Arthrosc Sports Med Rehabil ; 2(3): e207-e212, 2020 Jun.
Artigo em Inglês | MEDLINE | ID: mdl-32548585

RESUMO

PURPOSE: To determine how well the orthopaedic sports medicine literature reported sex-specific analysis (SSA) in 2011 and 2016. METHODS: The 3 highest-impact orthopaedic sports medicine subspecialty journals (American Journal of Sports Medicine; Arthroscopy; and Knee Surgery, Sports Traumatology, Arthroscopy) were selected for review. Two independent investigators reviewed all journal issues published during 2 different calendar years (2011 and 2016). All randomized controlled, prospective and retrospective group, and case-control studies were included. Studies were stratified into those that involved SSA, where sex was a variable in a multifactorial statistical model, and those that only reported sex as a demographic characteristic or used sex-matched groups without further analysis. RESULTS: A total of 960 studies evaluating 3,400,569 patients met criteria and were included in this review. Although 44.4% of the overall study population was female, only 293 (30.5%) studies included patient sex as variable in a multifactorial statistical model. The proportion of studies that performed SSA did not differ between 2011 (29.6%) and 2016 (31.1%; P = .607), although publications from American Journal of Sports Medicine were likely to report SSA (P < .05). Of the 293 studies that reported SSA, 91 (31%) demonstrated a significant difference in outcomes.
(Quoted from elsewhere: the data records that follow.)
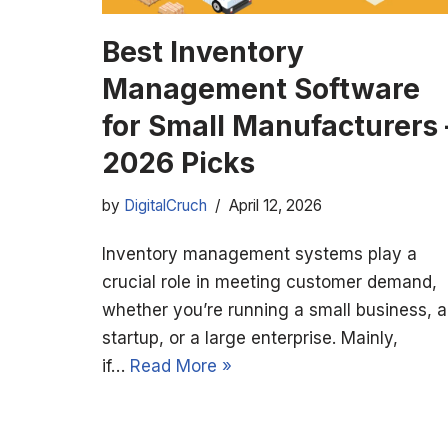
Best Inventory
Management Software
for Small Manufacturers 
2026 Picks
by
DigitalCruch
April 12, 2026
Inventory management systems play a
crucial role in meeting customer demand,
whether you’re running a small business, a
startup, or a large enterprise. Mainly,
if…
Read More »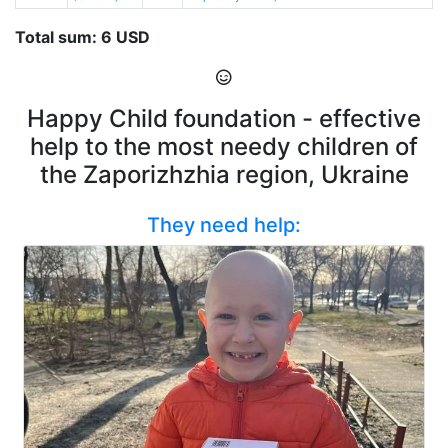
Total sum: 6 USD
Happy Child foundation - effective
help to the most needy children of
the Zaporizhzhia region, Ukraine
They need help: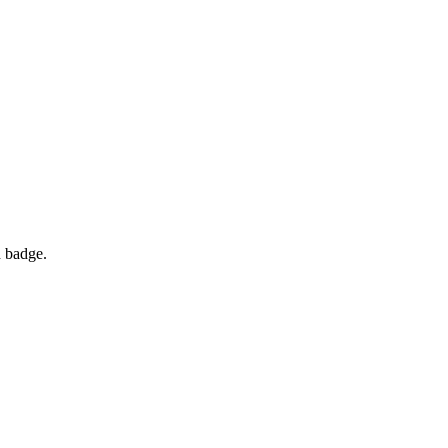
d badge.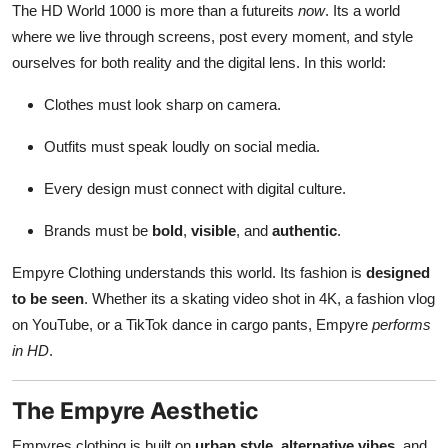
The HD World 1000 is more than a futureits
now
. Its a world
where we live through screens, post every moment, and style
ourselves for both reality and the digital lens. In this world:
Clothes must look sharp on camera.
Outfits must speak loudly on social media.
Every design must connect with digital culture.
Brands must be
bold
,
visible
, and
authentic
.
Empyre Clothing understands this world. Its fashion is
designed
to be seen
. Whether its a skating video shot in 4K, a fashion vlog
on YouTube, or a TikTok dance in cargo pants, Empyre
performs
in HD
.
The Empyre Aesthetic
Empyres clothing is built on
urban style
,
alternative vibes
, and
The most commonly reported differences were in outcomes following anterior cruciate ligament, medial patellofemoral ligament, and posterior cruciate ligament reconstruction; autograft preparation; postoperative use of opiates following arthroscopy; and recovery after sports-related concussions. CONCLUSIONS: Although most sports medicine studies include approximately 50% female and 50% male patients, statistical analysis differentiating the 2 subsets is not routinely performed. Only 30.5% of all studies performed SSA, 31% of which reported a statistically significant difference in the data when comparing outcomes between male and female patients with the same treatment modalities. CLINICAL RELEVANCE: The current study demonstrates that the orthopaedic sports medicine subspecialty literature is lacking in reporting SSA, and that there has been minimal improvement over a 5-year time period. In addition, this study highlights the high percentage of significant findings within the studies that performed SSA and underscores the differences in sex-specific injury patterns and treatment outcomes.